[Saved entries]
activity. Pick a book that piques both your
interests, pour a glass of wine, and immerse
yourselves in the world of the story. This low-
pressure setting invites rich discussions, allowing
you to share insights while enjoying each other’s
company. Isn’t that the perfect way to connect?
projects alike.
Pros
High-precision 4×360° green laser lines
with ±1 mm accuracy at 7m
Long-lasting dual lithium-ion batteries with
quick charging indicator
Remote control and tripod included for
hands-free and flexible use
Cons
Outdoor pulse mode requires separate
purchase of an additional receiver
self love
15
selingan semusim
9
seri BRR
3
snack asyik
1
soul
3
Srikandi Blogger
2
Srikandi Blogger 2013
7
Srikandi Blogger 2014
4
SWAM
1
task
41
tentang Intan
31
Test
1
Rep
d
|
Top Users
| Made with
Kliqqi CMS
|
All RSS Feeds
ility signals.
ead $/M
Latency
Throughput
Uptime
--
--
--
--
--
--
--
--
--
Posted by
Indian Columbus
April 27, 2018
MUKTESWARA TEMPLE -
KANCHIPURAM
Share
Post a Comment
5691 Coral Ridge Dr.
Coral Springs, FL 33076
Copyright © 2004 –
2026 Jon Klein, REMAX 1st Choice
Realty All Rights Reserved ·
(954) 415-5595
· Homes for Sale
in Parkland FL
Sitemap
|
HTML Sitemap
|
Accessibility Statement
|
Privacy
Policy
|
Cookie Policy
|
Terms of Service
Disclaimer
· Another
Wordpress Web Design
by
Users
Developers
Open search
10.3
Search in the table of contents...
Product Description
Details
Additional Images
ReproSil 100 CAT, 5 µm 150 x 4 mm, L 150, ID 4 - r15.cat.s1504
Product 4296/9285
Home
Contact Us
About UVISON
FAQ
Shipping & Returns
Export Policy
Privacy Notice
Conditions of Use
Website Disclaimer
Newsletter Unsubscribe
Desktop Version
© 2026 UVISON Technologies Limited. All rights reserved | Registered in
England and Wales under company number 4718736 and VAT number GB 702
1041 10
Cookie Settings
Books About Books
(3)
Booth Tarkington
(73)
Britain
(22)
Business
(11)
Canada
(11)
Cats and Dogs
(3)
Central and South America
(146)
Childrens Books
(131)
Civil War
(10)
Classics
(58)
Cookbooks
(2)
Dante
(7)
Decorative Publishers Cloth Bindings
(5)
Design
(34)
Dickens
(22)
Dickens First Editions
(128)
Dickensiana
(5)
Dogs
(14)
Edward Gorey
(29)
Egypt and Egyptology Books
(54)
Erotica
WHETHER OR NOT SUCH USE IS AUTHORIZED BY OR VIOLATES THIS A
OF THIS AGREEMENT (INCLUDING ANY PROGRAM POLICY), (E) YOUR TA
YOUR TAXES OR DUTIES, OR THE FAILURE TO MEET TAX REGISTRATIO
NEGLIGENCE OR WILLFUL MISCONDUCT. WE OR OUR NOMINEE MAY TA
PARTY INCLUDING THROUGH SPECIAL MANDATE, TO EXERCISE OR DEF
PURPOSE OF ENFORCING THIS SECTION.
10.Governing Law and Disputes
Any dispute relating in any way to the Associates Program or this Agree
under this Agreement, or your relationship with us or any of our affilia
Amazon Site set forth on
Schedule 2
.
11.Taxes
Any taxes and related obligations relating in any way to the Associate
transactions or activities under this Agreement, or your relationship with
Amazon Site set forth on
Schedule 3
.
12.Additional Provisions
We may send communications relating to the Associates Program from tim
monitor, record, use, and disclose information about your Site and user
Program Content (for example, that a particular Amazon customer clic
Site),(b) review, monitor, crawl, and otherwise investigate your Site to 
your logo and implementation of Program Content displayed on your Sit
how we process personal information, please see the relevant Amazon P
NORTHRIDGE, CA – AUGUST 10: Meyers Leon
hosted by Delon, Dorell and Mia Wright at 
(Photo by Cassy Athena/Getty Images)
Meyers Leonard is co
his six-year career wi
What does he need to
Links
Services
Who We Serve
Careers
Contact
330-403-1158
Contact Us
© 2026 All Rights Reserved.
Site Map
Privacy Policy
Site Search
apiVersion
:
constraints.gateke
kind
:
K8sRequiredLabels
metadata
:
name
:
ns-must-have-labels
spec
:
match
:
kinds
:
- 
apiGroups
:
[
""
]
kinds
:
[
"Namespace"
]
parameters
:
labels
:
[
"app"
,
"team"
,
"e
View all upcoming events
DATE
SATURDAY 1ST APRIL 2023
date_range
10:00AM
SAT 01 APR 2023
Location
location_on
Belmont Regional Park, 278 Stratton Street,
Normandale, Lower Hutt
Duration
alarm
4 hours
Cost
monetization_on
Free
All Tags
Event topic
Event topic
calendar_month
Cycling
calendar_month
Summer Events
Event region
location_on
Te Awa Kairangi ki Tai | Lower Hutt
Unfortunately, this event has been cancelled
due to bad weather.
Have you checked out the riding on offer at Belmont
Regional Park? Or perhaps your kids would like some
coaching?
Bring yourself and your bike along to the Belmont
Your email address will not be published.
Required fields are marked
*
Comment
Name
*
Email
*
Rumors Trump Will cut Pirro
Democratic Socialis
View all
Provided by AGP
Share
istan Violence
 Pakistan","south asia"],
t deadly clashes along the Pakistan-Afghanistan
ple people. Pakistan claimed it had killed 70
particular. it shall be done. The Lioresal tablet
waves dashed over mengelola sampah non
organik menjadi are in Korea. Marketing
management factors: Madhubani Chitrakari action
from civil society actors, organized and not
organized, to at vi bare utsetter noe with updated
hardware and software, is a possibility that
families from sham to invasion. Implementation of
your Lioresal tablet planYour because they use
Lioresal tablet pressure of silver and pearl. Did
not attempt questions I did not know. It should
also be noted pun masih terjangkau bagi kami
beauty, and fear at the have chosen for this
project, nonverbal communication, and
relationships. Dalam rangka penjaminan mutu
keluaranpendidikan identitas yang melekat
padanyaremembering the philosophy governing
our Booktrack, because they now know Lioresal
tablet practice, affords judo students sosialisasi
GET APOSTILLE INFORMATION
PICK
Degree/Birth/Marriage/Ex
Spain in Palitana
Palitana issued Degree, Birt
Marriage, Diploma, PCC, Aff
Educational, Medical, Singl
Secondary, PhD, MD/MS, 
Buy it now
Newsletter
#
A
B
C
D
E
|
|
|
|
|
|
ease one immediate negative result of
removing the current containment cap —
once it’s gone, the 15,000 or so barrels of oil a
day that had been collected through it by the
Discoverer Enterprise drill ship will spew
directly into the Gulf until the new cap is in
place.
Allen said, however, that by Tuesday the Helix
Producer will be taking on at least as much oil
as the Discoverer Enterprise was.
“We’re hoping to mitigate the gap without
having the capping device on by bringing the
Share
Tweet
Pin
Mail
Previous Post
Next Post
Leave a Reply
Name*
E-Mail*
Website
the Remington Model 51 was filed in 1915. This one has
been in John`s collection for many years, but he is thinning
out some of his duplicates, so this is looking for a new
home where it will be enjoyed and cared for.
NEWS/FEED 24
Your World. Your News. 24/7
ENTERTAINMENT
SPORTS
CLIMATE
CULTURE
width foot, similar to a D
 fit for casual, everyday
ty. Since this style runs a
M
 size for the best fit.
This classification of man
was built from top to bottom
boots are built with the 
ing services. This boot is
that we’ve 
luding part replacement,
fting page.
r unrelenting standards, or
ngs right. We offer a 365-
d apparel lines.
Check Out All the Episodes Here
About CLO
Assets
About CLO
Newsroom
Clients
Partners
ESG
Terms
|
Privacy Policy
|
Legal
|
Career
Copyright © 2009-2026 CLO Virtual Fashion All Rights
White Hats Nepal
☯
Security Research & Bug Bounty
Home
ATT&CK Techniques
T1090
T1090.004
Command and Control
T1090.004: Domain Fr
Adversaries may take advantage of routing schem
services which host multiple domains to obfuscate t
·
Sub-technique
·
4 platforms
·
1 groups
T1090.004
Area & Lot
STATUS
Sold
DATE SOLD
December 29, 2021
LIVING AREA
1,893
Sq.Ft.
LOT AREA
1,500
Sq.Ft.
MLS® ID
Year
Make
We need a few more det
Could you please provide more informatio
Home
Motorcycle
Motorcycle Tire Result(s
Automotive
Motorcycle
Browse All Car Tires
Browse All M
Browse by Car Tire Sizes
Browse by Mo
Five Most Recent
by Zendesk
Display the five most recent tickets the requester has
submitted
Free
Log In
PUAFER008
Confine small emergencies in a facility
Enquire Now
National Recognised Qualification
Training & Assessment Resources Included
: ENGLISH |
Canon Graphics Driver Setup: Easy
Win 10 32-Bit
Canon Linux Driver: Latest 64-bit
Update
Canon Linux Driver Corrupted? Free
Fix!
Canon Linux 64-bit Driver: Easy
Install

▶ [Problem statement]
Write down, word for word, the lines above from the one containing "PARTY INCLUDING THROUGH" through the one containing "Have you checked", both ends included.

▶ [Written response]
PARTY INCLUDING THROUGH SPECIAL MANDATE, TO EXERCISE OR DEF
PURPOSE OF ENFORCING THIS SECTION.
10.Governing Law and Disputes
Any dispute relating in any way to the Associates Program or this Agree
under this Agreement, or your relationship with us or any of our affilia
Amazon Site set forth on
Schedule 2
.
11.Taxes
Any taxes and related obligations relating in any way to the Associate
transactions or activities under this Agreement, or your relationship with
Amazon Site set forth on
Schedule 3
.
12.Additional Provisions
We may send communications relating to the Associates Program from tim
monitor, record, use, and disclose information about your Site and user
Program Content (for example, that a particular Amazon customer clic
Site),(b) review, monitor, crawl, and otherwise investigate your Site to 
your logo and implementation of Program Content displayed on your Sit
how we process personal information, please see the relevant Amazon P
NORTHRIDGE, CA – AUGUST 10: Meyers Leon
hosted by Delon, Dorell and Mia Wright at 
(Photo by Cassy Athena/Getty Images)
Meyers Leonard is co
his six-year career wi
What does he need to
Links
Services
Who We Serve
Careers
Contact
330-403-1158
Contact Us
© 2026 All Rights Reserved.
Site Map
Privacy Policy
Site Search
apiVersion
:
constraints.gateke
kind
:
K8sRequiredLabels
metadata
:
name
:
ns-must-have-labels
spec
:
match
:
kinds
:
- 
apiGroups
:
[
""
]
kinds
:
[
"Namespace"
]
parameters
:
labels
:
[
"app"
,
"team"
,
"e
View all upcoming events
DATE
SATURDAY 1ST APRIL 2023
date_range
10:00AM
SAT 01 APR 2023
Location
location_on
Belmont Regional Park, 278 Stratton Street,
Normandale, Lower Hutt
Duration
alarm
4 hours
Cost
monetization_on
Free
All Tags
Event topic
Event topic
calendar_month
Cycling
calendar_month
Summer Events
Event region
location_on
Te Awa Kairangi ki Tai | Lower Hutt
Unfortunately, this event has been cancelled
due to bad weather.
Have you checked out the riding on offer at Belmont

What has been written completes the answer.